Where the adviser does add some value to the client, then it is perfectly sensible that the adviser is rewarded and ren ewal commission seems to be t
he most effective method of doing this. It does seem strange that there should be an attack on renewal commission but I suspect that this is of no great surprise as advisers being paid commission are a still a soft target as far as the press is concerned.
If you argue that renewal commission is a reward for selling the plan in the first place, then the argument put forward in the article falls down.
Usually, it is initial commission that is the target for attack and I believe often it is the level of commission which is the butt of the attack rather than the payment of commission itself.
There are some quite strong arguments for the payment of commission rather than fees and those have been well documented elsewhere.

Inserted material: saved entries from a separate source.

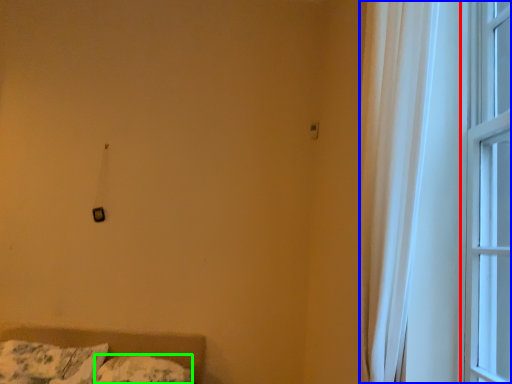 Question: Which is farther away from window (highlighted by a red box)? window (highlighted by a blue box) or pillow (highlighted by a green box)?

Choices:
 (A) window
 (B) pillow

Answer: (B) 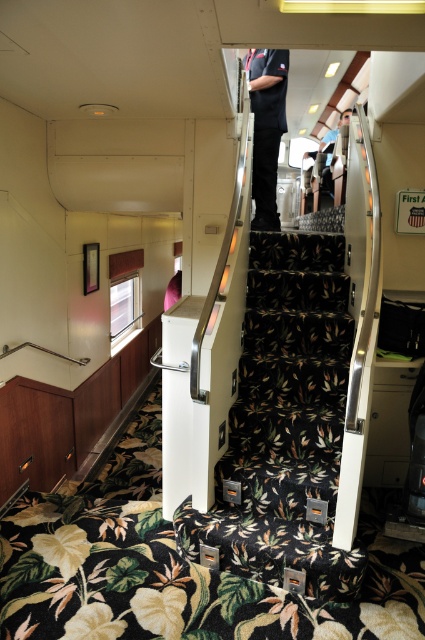 You are a passenger on the train and see the floral carpeted stairs at center and the dark blue uniform at center. Which object is positioned more to the left?

The floral carpeted stairs at center is to the left of dark blue uniform at center, so the floral carpeted stairs at center is positioned more to the left.

You are a passenger standing at the bottom of the staircase in the train car. You see the floral carpeted stairs at center and the dark blue uniform at center. Which object is positioned higher relative to the other?

The dark blue uniform at center is positioned higher than the floral carpeted stairs at center because it is located above it. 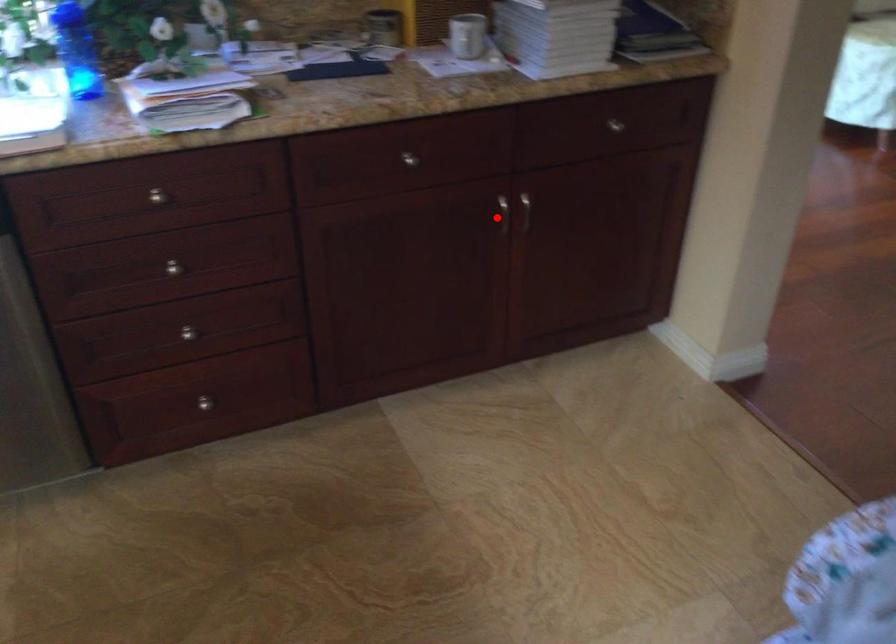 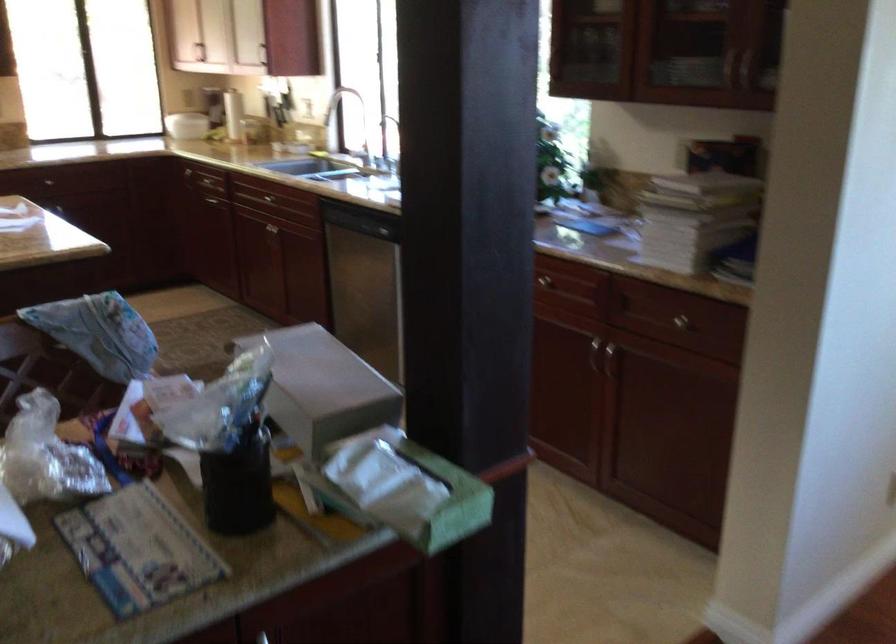 Where in the second image is the point corresponding to the highlighted location from the first image?

(593, 355) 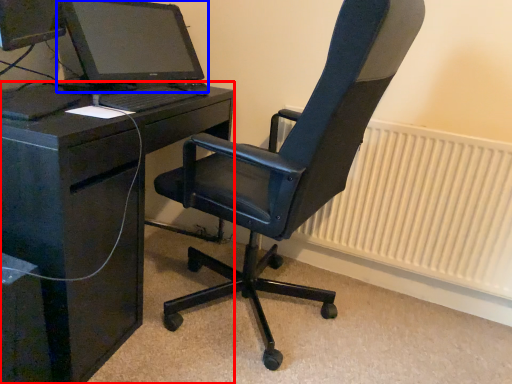 Question: Which object is further to the camera taking this photo, desk (highlighted by a red box) or computer monitor (highlighted by a blue box)?

Choices:
 (A) desk
 (B) computer monitor

Answer: (B) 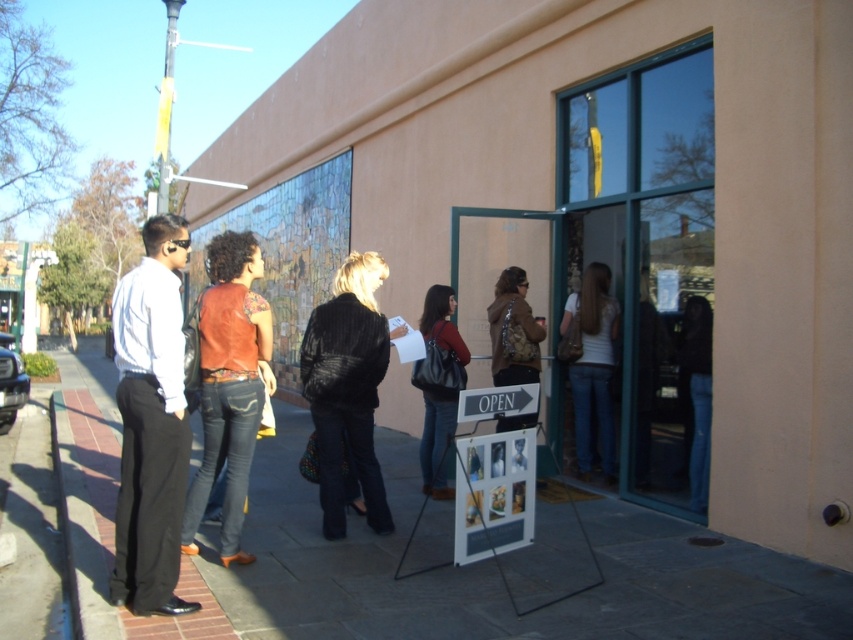 Who is positioned more to the right, paved stone sidewalk at lower left or denim jeans at center?

denim jeans at center is more to the right.

Can you confirm if paved stone sidewalk at lower left is wider than denim jeans at center?

Correct, the width of paved stone sidewalk at lower left exceeds that of denim jeans at center.

Locate an element on the screen. This screenshot has height=640, width=853. paved stone sidewalk at lower left is located at coordinates (496, 572).

Locate an element on the screen. paved stone sidewalk at lower left is located at coordinates (496, 572).

Who is taller, paved stone sidewalk at lower left or jeans at center?

Standing taller between the two is jeans at center.

What do you see at coordinates (496, 572) in the screenshot? Image resolution: width=853 pixels, height=640 pixels. I see `paved stone sidewalk at lower left` at bounding box center [496, 572].

Image resolution: width=853 pixels, height=640 pixels. I want to click on paved stone sidewalk at lower left, so click(x=496, y=572).

Can you confirm if paved stone sidewalk at lower left is positioned to the right of leather jacket at center?

In fact, paved stone sidewalk at lower left is to the left of leather jacket at center.

Locate an element on the screen. paved stone sidewalk at lower left is located at coordinates click(496, 572).

You are a GUI agent. You are given a task and a screenshot of the screen. Output one action in this format:
    pyautogui.click(x=<x>, y=<y>)
    Task: Click on the paved stone sidewalk at lower left
    
    Given the screenshot: What is the action you would take?
    pyautogui.click(x=496, y=572) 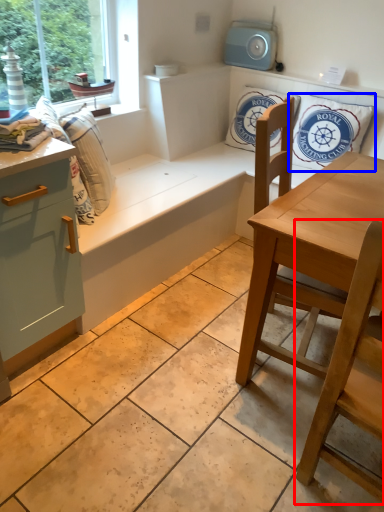 Question: Which object is further to the camera taking this photo, chair (highlighted by a red box) or pillow (highlighted by a blue box)?

Choices:
 (A) chair
 (B) pillow

Answer: (B) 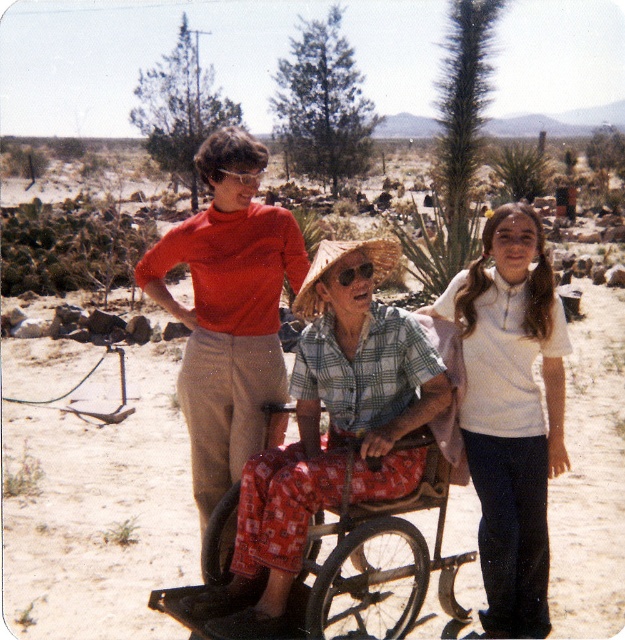 What object is located at the coordinates point (336, 260) in the image?

The point (336, 260) corresponds to the strawmaterial texture hat at center.

You are standing in the desert scene and want to walk from point A to point B. Point A is at coordinate point (488,570) and point B is at coordinate point (395,256). Which point should you start at if you want to walk towards the camera?

You should start at point B at coordinate point (395,256) because it is closer to the camera than point A at coordinate point (488,570).

You are a photographer trying to capture a group photo of the plaid cotton shirt at center and the plaid fabric wheelchair at center. You want to ensure both subjects are fully visible in the frame. Based on their sizes, which subject might require more space in the width direction?

The plaid cotton shirt at center might be wider than the plaid fabric wheelchair at center, so it might require more space in the width direction. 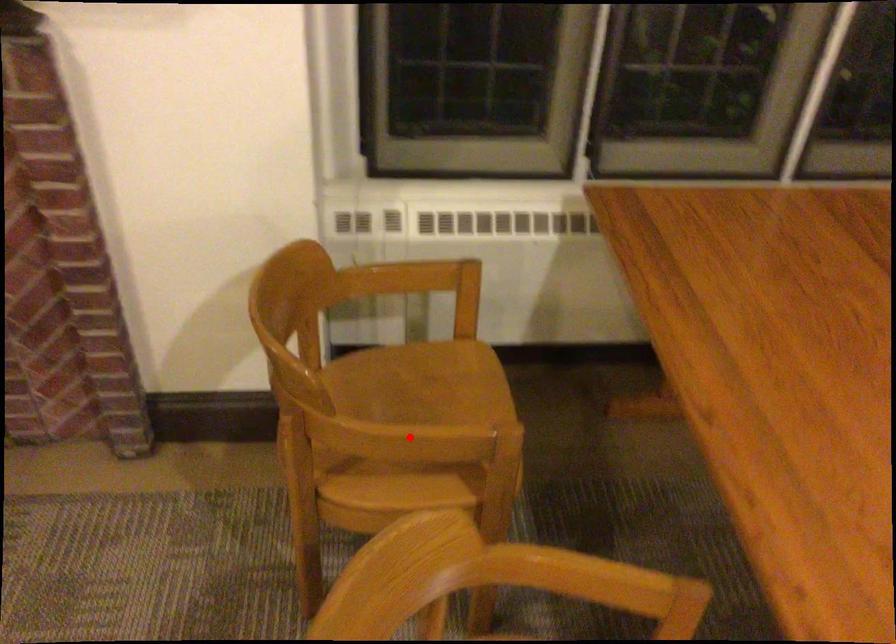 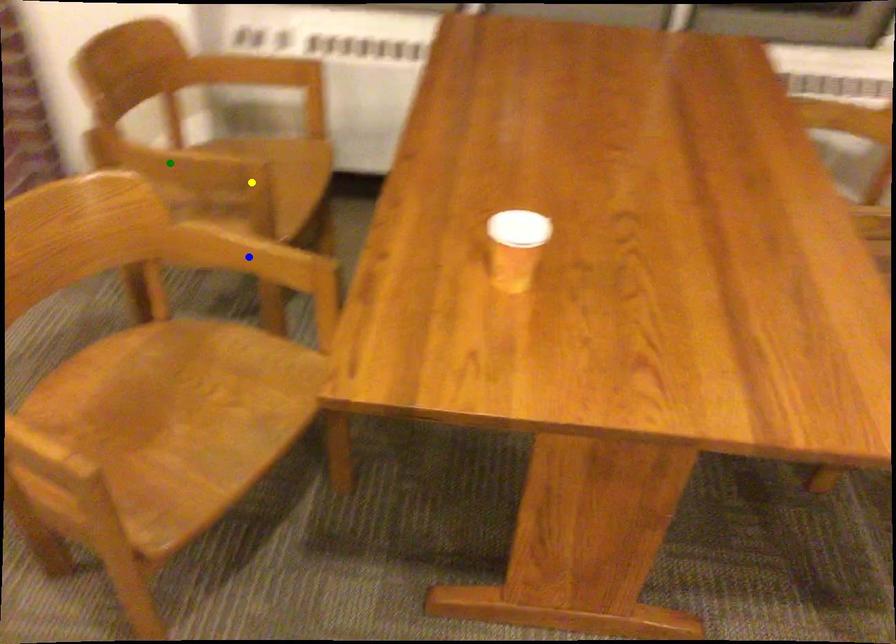 Question: I am providing you with two images of the same scene from different viewpoints. A red point is marked on the first image. You are given multiple points on the second image. Can you choose the point in image 2 that corresponds to the point in image 1?

Choices:
 (A) green point
 (B) blue point
 (C) yellow point

Answer: (A) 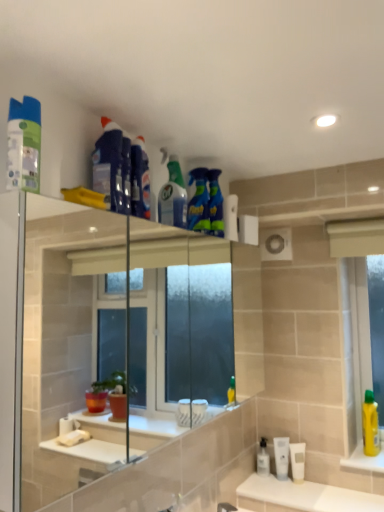 This screenshot has height=512, width=384. What do you see at coordinates (24, 145) in the screenshot? I see `matte plastic spray can at upper left, which ranks as the first cleaning product in front-to-back order` at bounding box center [24, 145].

The image size is (384, 512). In order to click on clear plastic faucet at lower center in this screenshot , I will do `click(173, 504)`.

This screenshot has width=384, height=512. What do you see at coordinates (199, 202) in the screenshot? I see `blue glossy spray bottle at upper center, which ranks as the second cleaning product in back-to-front order` at bounding box center [199, 202].

This screenshot has width=384, height=512. Describe the element at coordinates (263, 458) in the screenshot. I see `transparent plastic mouthwash at lower center, placed as the first mouthwash when sorted from left to right` at that location.

Where is `matte plastic spray can at upper left, the sixth cleaning product when ordered from right to left`? Image resolution: width=384 pixels, height=512 pixels. matte plastic spray can at upper left, the sixth cleaning product when ordered from right to left is located at coordinates (24, 145).

Is matte plastic spray can at upper left, the 6th cleaning product from the back, surrounded by translucent green spray bottle at upper center, which is counted as the fourth cleaning product, starting from the left?

No.

From the picture: Does translucent green spray bottle at upper center, the 3th cleaning product viewed from the right, turn towards matte plastic spray can at upper left, which ranks as the first cleaning product in front-to-back order?

No, translucent green spray bottle at upper center, the 3th cleaning product viewed from the right, is not turned towards matte plastic spray can at upper left, which ranks as the first cleaning product in front-to-back order.

Visually, is translucent green spray bottle at upper center, the fourth cleaning product in the front-to-back sequence, positioned to the left or to the right of matte plastic spray can at upper left, the sixth cleaning product when ordered from right to left?

From the image, it's evident that translucent green spray bottle at upper center, the fourth cleaning product in the front-to-back sequence, is to the right of matte plastic spray can at upper left, the sixth cleaning product when ordered from right to left.

This screenshot has width=384, height=512. Find the location of `the 1st cleaning product in front of the white glossy countertop at lower center, counting from the anchor's position`. the 1st cleaning product in front of the white glossy countertop at lower center, counting from the anchor's position is located at coordinates (173, 197).

Consider the image. What's the angular difference between translucent green spray bottle at upper center, which ranks as the 3th cleaning product in back-to-front order, and white glossy countertop at lower center's facing directions?

The angular difference between translucent green spray bottle at upper center, which ranks as the 3th cleaning product in back-to-front order, and white glossy countertop at lower center is 82 degrees.

Who is taller, translucent green spray bottle at upper center, the 3th cleaning product viewed from the right, or white glossy countertop at lower center?

Standing taller between the two is translucent green spray bottle at upper center, the 3th cleaning product viewed from the right.

Can you confirm if translucent green spray bottle at upper center, which is counted as the fourth cleaning product, starting from the left, is wider than white glossy countertop at lower center?

No, translucent green spray bottle at upper center, which is counted as the fourth cleaning product, starting from the left, is not wider than white glossy countertop at lower center.

Between blue glossy spray bottle at upper center, which ranks as the fourth cleaning product in back-to-front order, and blue glossy spray bottle at upper center, positioned as the sixth cleaning product in front-to-back order, which one has more height?

blue glossy spray bottle at upper center, positioned as the sixth cleaning product in front-to-back order.

Identify the location of the 3rd cleaning product to the left when counting from the blue glossy spray bottle at upper center, positioned as the sixth cleaning product in front-to-back order. (140, 180).

Can we say blue glossy spray bottle at upper center, which appears as the 3th cleaning product when viewed from the front, lies outside blue glossy spray bottle at upper center, which ranks as the 1th cleaning product in back-to-front order?

blue glossy spray bottle at upper center, which appears as the 3th cleaning product when viewed from the front, lies outside blue glossy spray bottle at upper center, which ranks as the 1th cleaning product in back-to-front order,'s area.

From a real-world perspective, is transparent plastic mouthwash at lower center, which is the third mouthwash from right to left, above or below blue glossy spray bottle at upper center, which ranks as the 1th cleaning product in back-to-front order?

transparent plastic mouthwash at lower center, which is the third mouthwash from right to left, is below blue glossy spray bottle at upper center, which ranks as the 1th cleaning product in back-to-front order.

Starting from the blue glossy spray bottle at upper center, marked as the 1th cleaning product in a right-to-left arrangement, which mouthwash is the 1st one to the right? Please provide its 2D coordinates.

[(263, 458)]

Is blue glossy spray bottle at upper center, which is counted as the 6th cleaning product, starting from the left, surrounded by transparent plastic mouthwash at lower center, placed as the first mouthwash when sorted from left to right?

Actually, blue glossy spray bottle at upper center, which is counted as the 6th cleaning product, starting from the left, is outside transparent plastic mouthwash at lower center, placed as the first mouthwash when sorted from left to right.

Does matte plastic spray can at upper left, which ranks as the first cleaning product in front-to-back order, have a lesser width compared to white matte tube at lower right, which is counted as the second mouthwash, starting from the right?

Incorrect, the width of matte plastic spray can at upper left, which ranks as the first cleaning product in front-to-back order, is not less than that of white matte tube at lower right, which is counted as the second mouthwash, starting from the right.

Starting from the white matte tube at lower right, which is counted as the second mouthwash, starting from the right, which cleaning product is the 6th one to the left? Please provide its 2D coordinates.

[(24, 145)]

Is matte plastic spray can at upper left, which ranks as the first cleaning product in front-to-back order, next to white matte tube at lower right, which is counted as the second mouthwash, starting from the right?

They are not placed beside each other.

Which is farther from the camera, (37, 176) or (280, 461)?

Point (280, 461)

Is matte plastic spray can at upper left, which ranks as the first cleaning product in front-to-back order, oriented away from blue glossy spray bottle at upper center, which appears as the 3th cleaning product when viewed from the front?

No, matte plastic spray can at upper left, which ranks as the first cleaning product in front-to-back order, is not facing away from blue glossy spray bottle at upper center, which appears as the 3th cleaning product when viewed from the front.

Considering the sizes of objects matte plastic spray can at upper left, the sixth cleaning product when ordered from right to left, and blue glossy spray bottle at upper center, placed as the 4th cleaning product when sorted from right to left, in the image provided, who is thinner, matte plastic spray can at upper left, the sixth cleaning product when ordered from right to left, or blue glossy spray bottle at upper center, placed as the 4th cleaning product when sorted from right to left,?

Thinner between the two is blue glossy spray bottle at upper center, placed as the 4th cleaning product when sorted from right to left.

Does matte plastic spray can at upper left, the sixth cleaning product when ordered from right to left, lie behind blue glossy spray bottle at upper center, placed as the 4th cleaning product when sorted from right to left?

No.

From the image's perspective, is matte plastic spray can at upper left, which ranks as the first cleaning product in front-to-back order, on top of blue glossy spray bottle at upper center, which ranks as the fourth cleaning product in back-to-front order?

Yes, from the image's perspective, matte plastic spray can at upper left, which ranks as the first cleaning product in front-to-back order, is above blue glossy spray bottle at upper center, which ranks as the fourth cleaning product in back-to-front order.

Is blue glossy cleaner at upper left, which appears as the fifth cleaning product when viewed from the right, turned away from clear plastic faucet at lower center?

No, clear plastic faucet at lower center is not at the back of blue glossy cleaner at upper left, which appears as the fifth cleaning product when viewed from the right.

Looking at this image, is blue glossy cleaner at upper left, marked as the 2th cleaning product in a left-to-right arrangement, completely or partially outside of clear plastic faucet at lower center?

Yes, blue glossy cleaner at upper left, marked as the 2th cleaning product in a left-to-right arrangement, is located beyond the bounds of clear plastic faucet at lower center.

From the image's perspective, is blue glossy cleaner at upper left, the second cleaning product viewed from the front, above clear plastic faucet at lower center?

Yes, from the image's perspective, blue glossy cleaner at upper left, the second cleaning product viewed from the front, is over clear plastic faucet at lower center.

Between blue glossy cleaner at upper left, marked as the fifth cleaning product in a back-to-front arrangement, and clear plastic faucet at lower center, which one has larger width?

blue glossy cleaner at upper left, marked as the fifth cleaning product in a back-to-front arrangement, is wider.

I want to click on cleaning product that is the 3rd object located in front of the translucent green spray bottle at upper center, the 3th cleaning product viewed from the right, so click(24, 145).

From a real-world perspective, starting from the white glossy countertop at lower center, which cleaning product is the 5th one vertically above it? Please provide its 2D coordinates.

[(173, 197)]

From the image, which object appears to be nearer to white glossy countertop at lower center, translucent green spray bottle at upper center, which is counted as the fourth cleaning product, starting from the left, or white matte tube at lower right, marked as the 2th mouthwash in a left-to-right arrangement?

Among the two, white matte tube at lower right, marked as the 2th mouthwash in a left-to-right arrangement, is located nearer to white glossy countertop at lower center.

Considering their positions, is blue glossy cleaner at upper left, marked as the fifth cleaning product in a back-to-front arrangement, positioned closer to transparent plastic mouthwash at lower center, placed as the first mouthwash when sorted from left to right, than blue glossy spray bottle at upper center, placed as the 4th cleaning product when sorted from right to left?

Based on the image, blue glossy spray bottle at upper center, placed as the 4th cleaning product when sorted from right to left, appears to be nearer to transparent plastic mouthwash at lower center, placed as the first mouthwash when sorted from left to right.

When comparing their distances from translucent green spray bottle at upper center, the fourth cleaning product in the front-to-back sequence, does blue glossy cleaner at upper left, marked as the 2th cleaning product in a left-to-right arrangement, or blue glossy spray bottle at upper center, which appears as the 3th cleaning product when viewed from the front, seem closer?

blue glossy spray bottle at upper center, which appears as the 3th cleaning product when viewed from the front, is positioned closer to the anchor translucent green spray bottle at upper center, the fourth cleaning product in the front-to-back sequence.

Based on their spatial positions, is transparent plastic mouthwash at lower center, placed as the first mouthwash when sorted from left to right, or white glossy sink at lower center further from white matte tube at lower right, marked as the 2th mouthwash in a left-to-right arrangement?

The object further to white matte tube at lower right, marked as the 2th mouthwash in a left-to-right arrangement, is white glossy sink at lower center.

From the image, which object appears to be nearer to matte plastic spray can at upper left, the 6th cleaning product from the back, transparent plastic mouthwash at lower center, which is the third mouthwash from right to left, or blue glossy spray bottle at upper center, positioned as the 2th cleaning product in right-to-left order?

Among the two, blue glossy spray bottle at upper center, positioned as the 2th cleaning product in right-to-left order, is located nearer to matte plastic spray can at upper left, the 6th cleaning product from the back.

Which object lies further to the anchor point blue glossy spray bottle at upper center, positioned as the 2th cleaning product in right-to-left order, blue glossy spray bottle at upper center, which appears as the 3th cleaning product when viewed from the front, or white matte tube at lower right, which is counted as the second mouthwash, starting from the right?

white matte tube at lower right, which is counted as the second mouthwash, starting from the right.

Which object lies further to the anchor point white matte tube at lower center, the 3th mouthwash in the left-to-right sequence, white glossy sink at lower center or clear plastic faucet at lower center?

clear plastic faucet at lower center is positioned further to the anchor white matte tube at lower center, the 3th mouthwash in the left-to-right sequence.

Estimate the real-world distances between objects in this image. Which object is further from white glossy sink at lower center, white matte tube at lower center, the 3th mouthwash in the left-to-right sequence, or blue glossy cleaner at upper left, marked as the 2th cleaning product in a left-to-right arrangement?

Based on the image, blue glossy cleaner at upper left, marked as the 2th cleaning product in a left-to-right arrangement, appears to be further to white glossy sink at lower center.

You are a GUI agent. You are given a task and a screenshot of the screen. Output one action in this format:
    pyautogui.click(x=<x>, y=<y>)
    Task: Click on the counter top between white glossy sink at lower center and white matte tube at lower center, arranged as the first mouthwash when viewed from the right, along the z-axis
    The height and width of the screenshot is (512, 384).
    Given the screenshot: What is the action you would take?
    pyautogui.click(x=302, y=496)

Where is `faucet between blue glossy spray bottle at upper center, the fifth cleaning product when ordered from front to back, and white matte tube at lower center, arranged as the first mouthwash when viewed from the right, in the up-down direction`? The width and height of the screenshot is (384, 512). faucet between blue glossy spray bottle at upper center, the fifth cleaning product when ordered from front to back, and white matte tube at lower center, arranged as the first mouthwash when viewed from the right, in the up-down direction is located at coordinates (173, 504).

The argument is less successful where the level of commission is excessive and where it becomes so big that it introduces bias into the advice.
I do not subscribe to the view that commission itself brings about product bias. I know too many good IFAs who frequently recommend low or no commission products as part of the portfolio solution to their clients.
What the vast majority of clients do not probably see is the cost to the typical IFA firm of running his or her business. Again, it might be argued that this does not matter to the client because they are simply concerned with the cost to themselves and I have some sympathy with this argument.
But many of the costs are there for the protection of the client and we would be in a most unusual business indeed if those costs were not passed on to the client through our pricing policy.
I mention this because I have just had the pleasure of an annual audit review of my firm by my accountant.
If we were not a regulated firm we would escape the need for an audit by virtue of an exemption under the Companies Act regulations. We do not handle client money and we satisfy the financial strength requirements of our regulator and yet I still have to spend thousands of pounds on this audit. Should I pass this cost on to the client or bear it myself?
When you consider the cost to the typical IFA business of PI insurance, regulatory membership fees, the Investors Compensation Scheme levy and audit fees, it becomes pretty disingenuous for the press to attack commission levels. Sure, on a case by case basis, the levels may appear high but the reality is that they are not.
Once again, what matters is value for money. The IFA market is a highly competitive place, with great diversity among its members.
Some are cheaper than others and, for every independent adviser taking full commission, there will be one who engages in some form of commission rebating. It is up to each firm to determine its own pricing policy. What matters is whether the clients find the price acceptable.